建築からの文化論を主に、時事評論を加える。

トランプの振子

トランプ現象と政治的性格について論じてきた。

 端的に言えば、人間の政治的性格を「A面=普遍性=都市力」と「B面=固有性=風土力」に分け、トランプ現象(トランプ個人の評価とは切り離して)をB面と位置づけた。

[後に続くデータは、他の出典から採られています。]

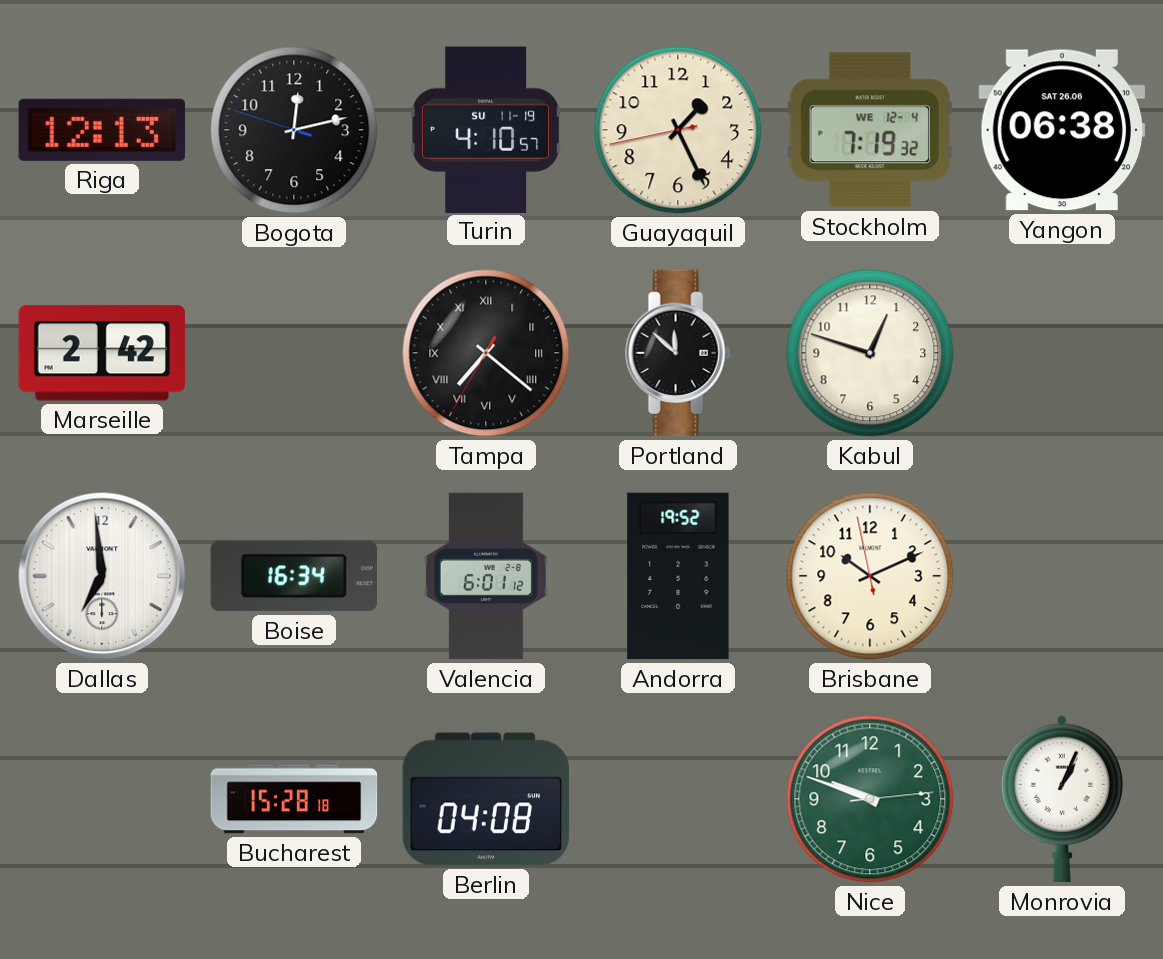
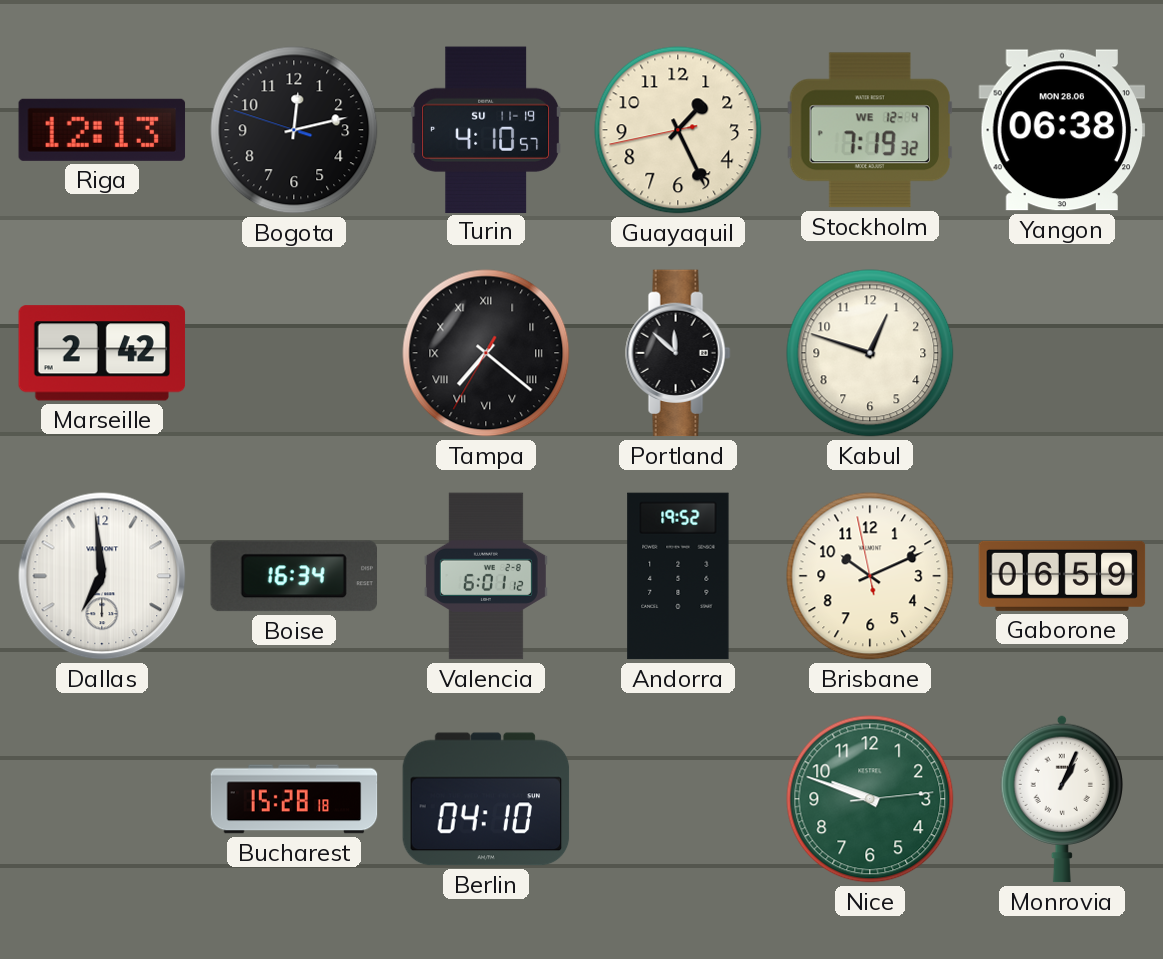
Yangon date: SAT 26.06 -> MON 28.06
Gaborone: none -> 06:59
Berlin: 04:08 -> 04:10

世界の政治力学がB面に振れているが、さて、この振子はどこまで遡ると見るべきか。

一つ目は、ベルリンの壁崩壊以後のグローバリズムである。

社会主義圏の崩壊により、世界資本主義とアメリカン・スタンダードのグローバリズムが進行しEUが形成されたが、この流れが逆に振れている。

二つ目は、第二次大戦後の国際主義である。

ドイツやイタリアや日本の民族主義ファシズムが敗退し、アメリカ主導による国際的協調が進んだが、この流れが逆に振れている。

三つ目は、17、8世紀ヨーロッパの啓蒙主義である。

ヨーロッパにおいて、科学革命と軌を一にした進歩主義と知識主義、そして教育によって国家を近代化する道が拓かれたが、これが逆に振れている。

三つとも、それなりに理屈が合うような気がする。

そしてそれは、僕がこれまでの著書で書いてきた「都市化の波=小波・中波・大波」という概念と一致する。

トランプの振子という表現が適切かどうか。まだよく分からない。